What students will likely learn at each stage

  • Classes 3-5: Simple concepts (patterns, instructions, how apps make suggestions), safe and responsible use, basic digital creation.
  • Classes 6-8: Data basics, simple algorithms, problem-solving projects, ethical use, and exposure to visual/low-code AI tools.
  • Classes 9-12: Deeper applications, domain projects (health, environment, language), AI ethics, and career awareness. Many schools will keep advanced AI optional while core literacy spreads across subjects.

Note: Final scope will come from CBSE's official framework. Use this as a planning guide to map skills and projects to your context.

What teachers can do now

  • Adopt AI responsibly for lesson planning, feedback, and differentiation. Start with one unit and a clear classroom policy.
  • Join upcoming orientation programmes; assemble a peer group in your school to share use cases and prompts.
  • Build AI-aware assessments: oral defenses, process logs, drafts, and rubric-based evaluation of thinking, not just output.
  • Curate a small, vetted toolset and draft consent, privacy, and usage norms for students.

School leaders: 6-point readiness checklist

  • Infrastructure: Reliable internet, device access strategy, and shared storage for projects.
  • Policy: Age-appropriate AI use guidelines, data protection, academic integrity, and accessibility.
  • Procurement: Vet tools for privacy, cost, support, and curriculum fit. Prefer audit trails and admin controls.
  • PD plan: Calendar for teacher orientation, micro-credentials, and classroom coaching.
  • Curriculum mapping: Integrate AI with existing units; don't add standalone overload.
  • Community: Keep parents informed about learning goals, benefits, and boundaries.

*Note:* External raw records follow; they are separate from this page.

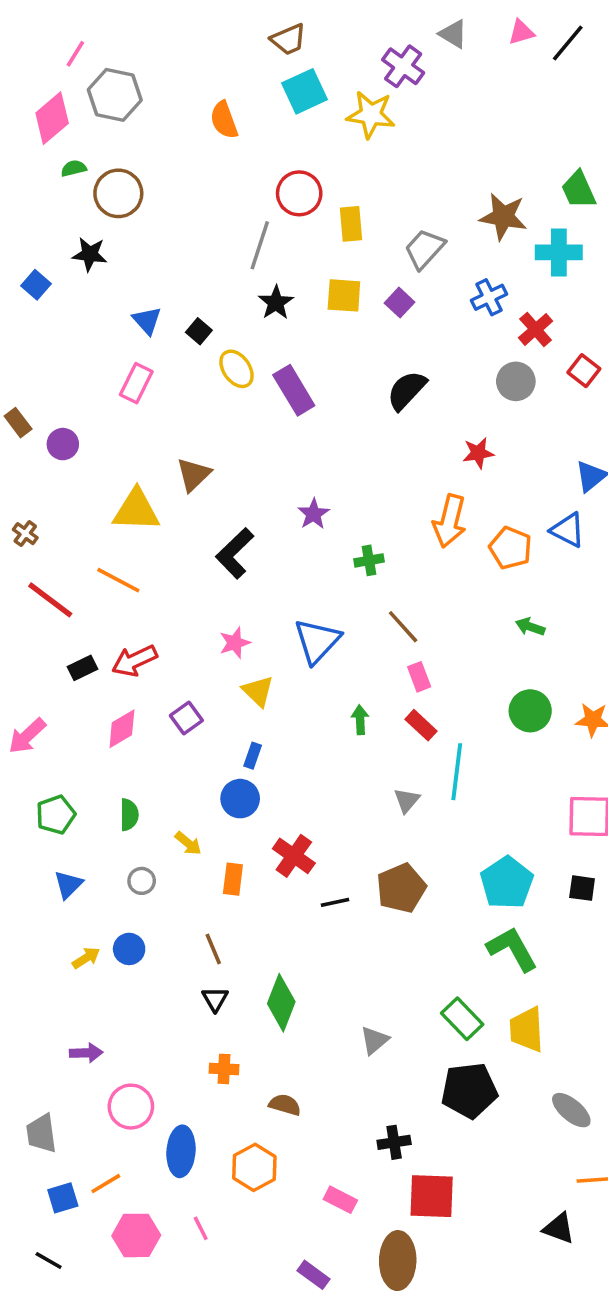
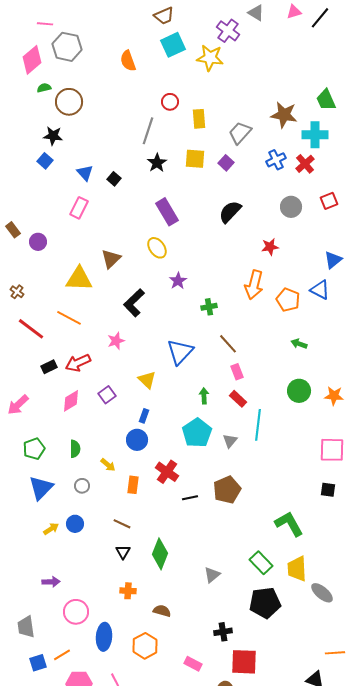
pink line: (75, 54) -> (45, 24), turned 63
red circle: (299, 193) -> (170, 102), size x0.7
blue square: (36, 285) -> (45, 161), moved
red cross: (536, 329) -> (305, 164), moved
yellow ellipse: (237, 369) -> (157, 248), moved
red square: (584, 371) -> (329, 201), turned 30
pink star: (235, 643) -> (116, 341), moved
cyan pentagon: (507, 883) -> (197, 433), moved
blue triangle: (68, 885) -> (41, 488), size x1.5
brown line: (213, 949) -> (122, 524), turned -42
gray ellipse: (571, 1110) -> (322, 593), moved

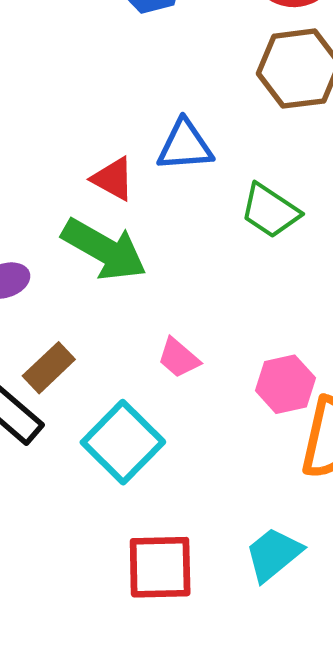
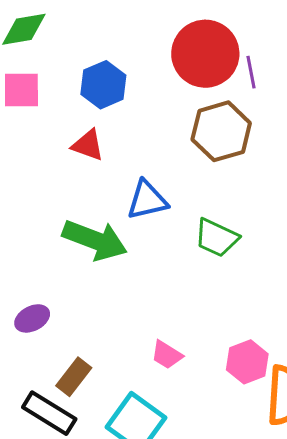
red triangle: (113, 179) -> (88, 145), moved
green arrow: (104, 249) -> (95, 240), moved

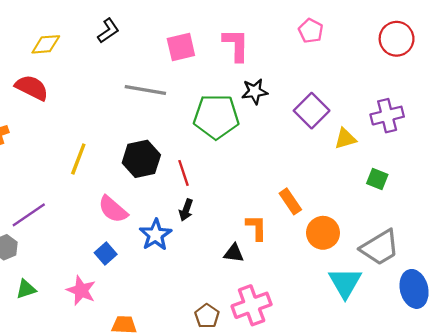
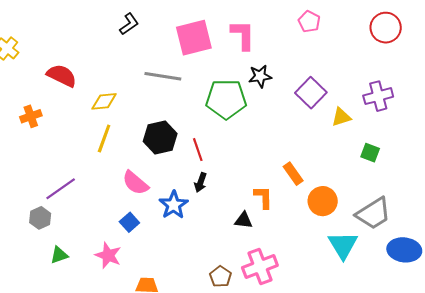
yellow diamond: (46, 44) -> (104, 101), moved
pink square: (181, 47) -> (194, 38), size x1.4
blue ellipse: (414, 289) -> (404, 250), turned -68

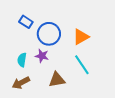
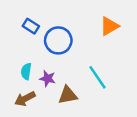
orange triangle: (81, 37) -> (109, 26), moved
purple star: (42, 56) -> (48, 78), moved

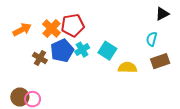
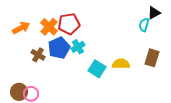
cyan semicircle: (152, 39) -> (144, 25), moved
cyan square: (107, 51) -> (97, 69), moved
brown rectangle: (160, 61) -> (152, 58), turned -54

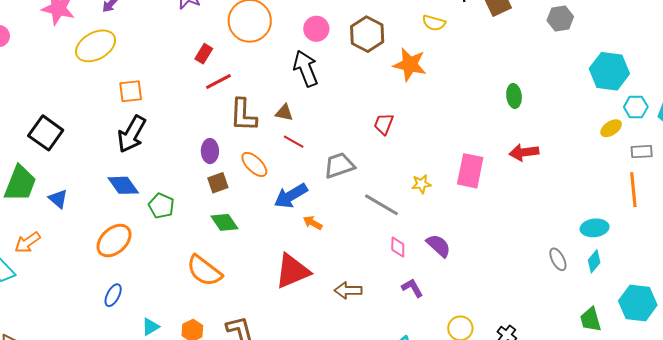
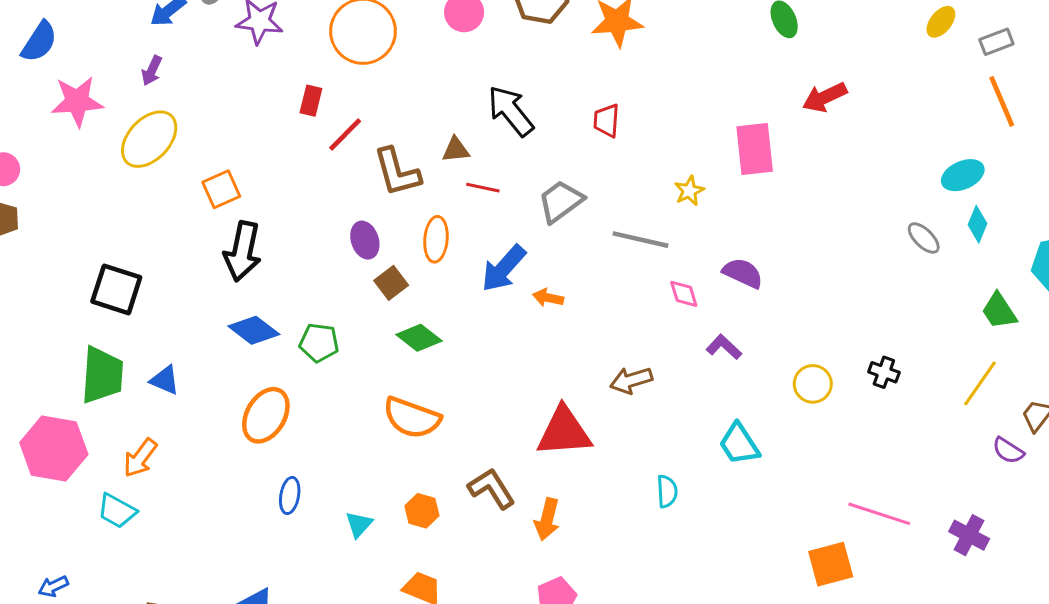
black arrow: (306, 69) -> (511, 111), moved
orange ellipse: (254, 164) -> (436, 239), turned 68
red triangle: (292, 271) -> (564, 432), moved, turned 36

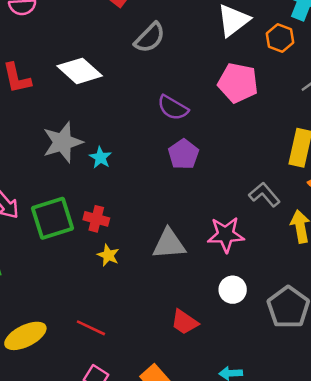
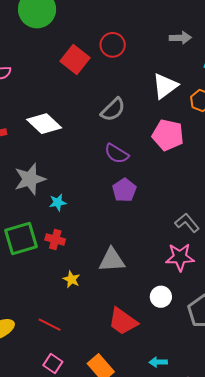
gray semicircle: (150, 38) -> (113, 110), moved
cyan star: (100, 158) -> (58, 202), moved, turned 30
pink star: (226, 235) -> (180, 257), moved
yellow star: (108, 255) -> (71, 279), moved
red trapezoid: (185, 322) -> (123, 321), size x1.4

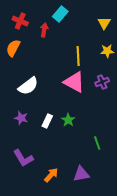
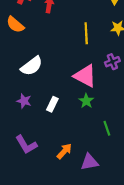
orange semicircle: (13, 48) -> (15, 25), turned -78
pink triangle: (74, 82) -> (85, 76), moved
green star: (68, 120) -> (86, 101), moved
orange arrow: (51, 175) -> (64, 151), moved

Assessment and academic integrity

  • Set clear rules on acceptable AI assistance by grade and task type.
  • Design assignments that require personal context, real data, or project artifacts that AI cannot fully produce.
  • Use AI detection cautiously; it is imperfect. Prioritise process evidence: drafts, reflections, references, and presentations.

Action plan for the next 24 months

  • Term 1-2 (this year): Pilot AI in one subject per grade band; collect teacher/student feedback; write a one-page AI classroom policy.
  • Term 3-4: Expand to two subjects; run PD on ethics, bias, and prompt quality; standardise assessment templates.
  • Year 2: Full-grade integration with mapped learning outcomes; formalise tool vetting and parent communication; set up student AI clubs.

Key numbers at a glance

  • Teachers to be oriented: 1+ crore
  • Schools already offering AI (skill subject, Class 6): 18,000+
  • Students opting this year: 7.9 lakh (Classes 9-10); 50,000+ (Classes 11-12)
  • Workforce outlook: potential 2 million job displacement offset by 8 million new roles with the right ecosystem

Helpful resources

A senior CBSE official summed up the intent: when today's third grader graduates in 2035, AI will be a necessity. With coordinated effort from schools, teachers, and industry partners, classrooms can meet that moment with confidence and clarity.